Let's start with a very simple scenario which I'll call the login problem. Alice and Bob share a key as before, but now Alice wants to simply prove her identity to Bob. What makes it challenging is
that this time they need to tackle not the passive eavesdropping Eve but the active adversary Mallory who completely controls the communication channel between them and can modify (or mall) any message that they send out.
Specifically for the identity proving case, we think of the following scenario. Each instance of such an identification protocol consists of some interaction between Alice and Bob that ends with Bob deciding whether to accept it
as authentic or reject as an impersonation attempt. Mallory's goal is to fool Bob into accepting her as Alice.
The most basic way to try to solve the login problem is simply using a password. That is, if we assume that Alice and Bob can share a key, we can treat this key as some secret password $p$ that was selected at random from ${0,1}^n$ (and hence can only be guessed with probability $2^{-n}$). Why doesn't Alice simply send $p$ to Bob to prove to him her identity?
A moment's thought shows that this would be a very bad idea. Since Mallory is controlling the communication line, she would learn $p$ after the first identification attempt and then could impersonate Alice in future interactions. However, we seem to have just the tool to protect the secrecy of $p$--- encryption. Suppose that Alice and Bob share a secret key $k$ and an additional secret password $p$. Wouldn't a simple way to solve the login problem be for Alice to send to Bob an encryption of the password $p$? After all, the security of the encryption should guarantee that Mallory can't learn $p$, right?
{ .pause }
This would be a good time to stop reading and try to think for yourself whether using a secure encryption to encrypt $p$ would guarantee security for the login problem. (No really, stop and think about it.)
The problem is that Mallory does not have to learn the password $p$ in order to impersonate Alice. For example, she can simply record the message Alice $c_1$ sends to Bob in the first session and then replay it to Bob in the next session.

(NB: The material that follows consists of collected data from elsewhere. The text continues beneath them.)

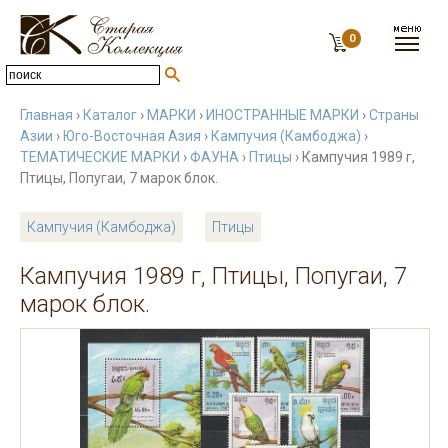
0
Главная
›
Каталог
›
МАРКИ
›
ИНОСТРАННЫЕ МАРКИ
›
Страны
Азии
›
Юго-Восточная Азия
›
Кампучия (Камбоджа)
›
ТЕМАТИЧЕСКИЕ МАРКИ
›
ФАУНА
›
Птицы
› Кампучия 1989 г,
Птицы, Попугаи, 7 марок блок.
Кампучия (Камбоджа)
Птицы
Кампучия 1989 г, Птицы, Попугаи, 7
марок блок.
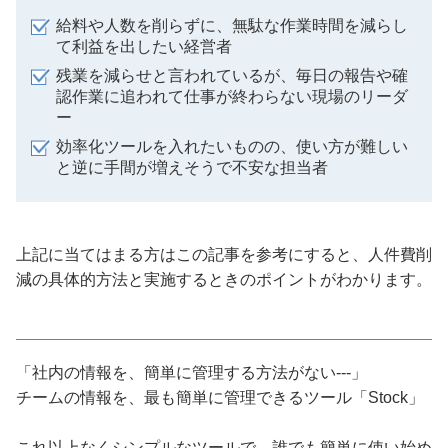
給料や人数を削らずに、無駄な作業時間を減らし
て利益を出したい経営者
残業を減らせと言われているが、毎日の報告や確
認作業に追われて仕事が終わらない現場のリーダ
ー
効率化ツールを入れたいものの、使い方が難しい
と逆に手間が増えそうで不安な担当者
上記に当てはまる方はこの記事を参考にすると、人件費削
減の具体的方法と実施するときのポイントがわかります。
「社内の情報を、簡単に管理する方法がない---」
チームの情報を、最も簡単に管理できるツール「Stock」
これ以上なくシンプルなツールで、誰でも簡単に使い始め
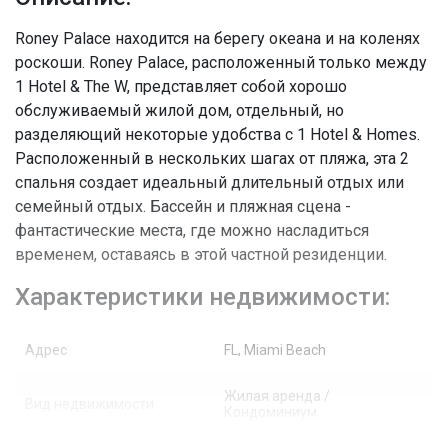
Roney Palace находится на берегу океана и на коленях
роскоши. Roney Palace, расположенный только между
1 Hotel & The W, представляет собой хорошо
обслуживаемый жилой дом, отдельный, но
разделяющий некоторые удобства с 1 Hotel & Homes.
Расположенный в нескольких шагах от пляжа, эта 2
спальня создает идеальный длительный отдых или
семейный отдых. Бассейн и пляжная сцена -
фантастические места, где можно насладиться
временем, оставаясь в этой частной резиденции.
Характеристики недвижимости:
Адрес
FL, Miami Beach
Жилая аренда /
Вид недвижимости
Кондоминиум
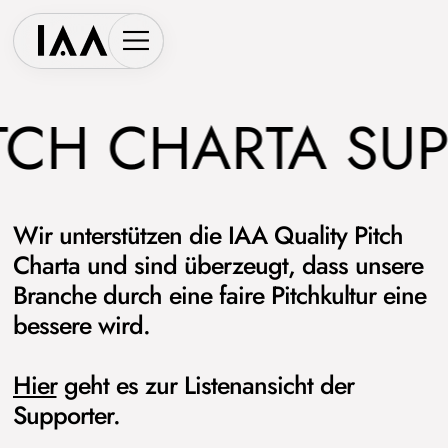
CH CHARTA SUPP
Wir unterstützen die IAA Quality Pitch
Charta und sind überzeugt, dass unsere
Branche durch eine faire Pitchkultur eine
bessere wird.
Hier
geht es zur Listenansicht der
Supporter.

Since the message is a valid encryption of $p$, then Bob would accept it from Mallory! (This is known as a replay attack and is a common concern one needs to protect against in cryptographic protocols.) One can try to put in countermeasures to defend against this particular attack, but its existence demonstrates that secrecy of the password does not guarantee security of the login protocol.

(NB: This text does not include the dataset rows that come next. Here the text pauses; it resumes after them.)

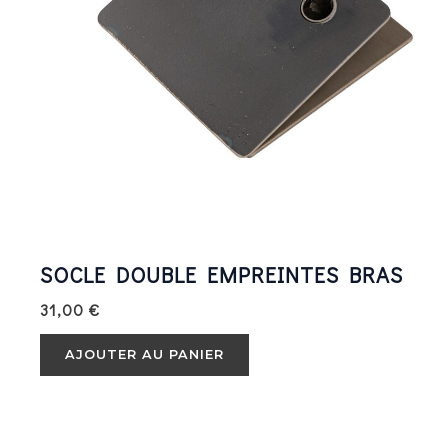
SOCLE DOUBLE EMPREINTES BRAS
31,00
€
AJOUTER AU PANIER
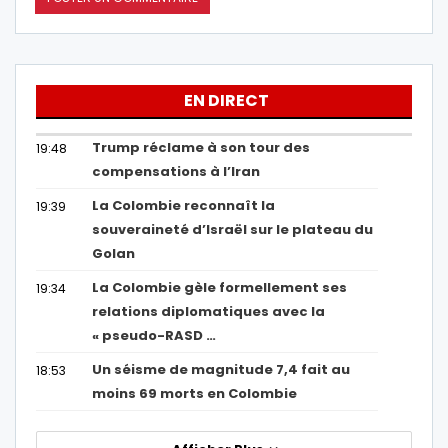
EN DIRECT
Trump réclame à son tour des
19:48
compensations à l’Iran
La Colombie reconnaît la
19:39
souveraineté d’Israël sur le plateau du
Golan
La Colombie gèle formellement ses
19:34
relations diplomatiques avec la
« pseudo-RASD …
Un séisme de magnitude 7,4 fait au
18:53
moins 69 morts en Colombie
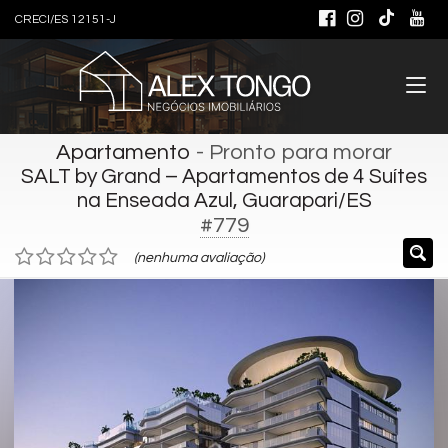
CRECI/ES 12151-J
Apartamento
- Pronto para morar
SALT by Grand – Apartamentos de 4 Suítes
na Enseada Azul, Guarapari/ES
#779
(nenhuma avaliação)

How do pseudorandom functions help in the login problem?
The idea is that they create what's known as a one time password. Alice and Bob will share an index $s\in{0,1}^n$ for the pseudorandom function generator ${ f_s }$. When Alice wants to prove to Bob her identity, Bob will choose a random $i\leftarrow_R{0,1}^n$, and send $i$ to Alice, and then Alice will send $f_s(i),f_s(i+1),\ldots,f_s(i+\ell-1)$ to Bob where $\ell$ is some parameter (you can think of $\ell=n$ for simplicity). Bob will check that indeed $y=f_s(i)$ and if so accept the session as authentic.
The formal protocol is as follows:
ProtocolPRF-Login:
Shared input: $s\in{0,1}^n$. Alice and Bob treat it as a seed for a pseudorandom function generator ${ f_s }$.

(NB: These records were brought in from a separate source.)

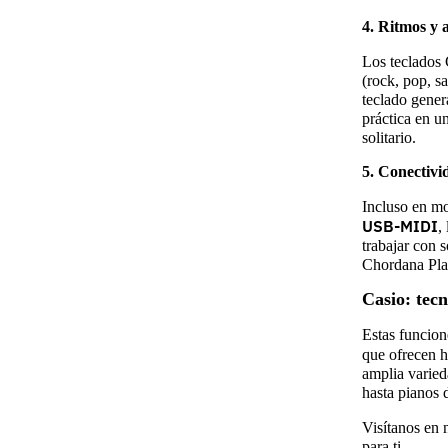
4. Ritmos y
Los teclados 
(rock, pop, s
teclado gener
práctica en u
solitario.
5. Conectiv
Incluso en m
USB-MIDI
,
trabajar con 
Chordana Play
Casio: tecn
Estas funcion
que ofrecen 
amplia varied
hasta pianos d
Visítanos en n
para ti.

In every session Alice and Bob do the following:
Bob chooses a random $i\leftarrow_R[2^n]$ and sends $i$ to Alice.
Alice sends $y_1,\ldots,y_\ell$ to Bob where $y_j = f_s(i+j-1)$.
Bob checks that for every $j\in{1,\ldots,\ell}$, $y_j = f_s(i+j-1)$ and if so accepts the session; otherwise he rejects it.
As we will see it's not really crucial that the input $i$ (which is known in crypto parlance as a nonce) is random.
What is crucial is that it never repeats itself, to foil a replay attack.
For this reason in many applications Alice and Bob compute $i$ as a function of the current time (for example, the index of the current minute based on some agreed-upon starting point), and hence we can make it into a one message protocol.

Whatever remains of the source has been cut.